SINGAPORE (Sept 22): The global airline industry is on track for a second record year of profits.
IATA forecasts that airlines worldwide will generate total earnings of US$39.4 billion (S$53.4 billion) for 2016.
It will also be the second consecutive year, and in the industry's history, that airlines' return on invested capital exceeds their cost of capital.
While the cargo sector remains depressed, the industry has had help from lower oil prices, as well as better-than-expected passenger demand despite weak global economic growth, says IATA's recently-appointed Director General and CEO Alexandre de Juniac.
Many airlines have also been restructuring their internal processes to become more efficient.
North American airlines would account for 60% of the earnings, while Asia-Pacific airlines are expected to generate US$7.8 billion, or nearly 20% of the total.
However, the profits cycle show signs of peaking, says IATA's chief economist Brian Pearce.
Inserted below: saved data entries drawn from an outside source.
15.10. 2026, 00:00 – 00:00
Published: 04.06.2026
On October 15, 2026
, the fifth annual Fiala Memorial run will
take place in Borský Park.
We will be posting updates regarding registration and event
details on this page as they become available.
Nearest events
And, as de Juniac cautioned, airlines need to be able to react quickly to changes in the environment.
"We are having a very good year. I'm not predicting an end to the good times, but it would be unrealistic to expect to last forever."
De Juniac points to rising trade protectionism rhetoric, terrorist threats, the reversal of oil prices, a 'hard landing' of a major economy, as well as the potential for a business disruptor that could re-shape the industry.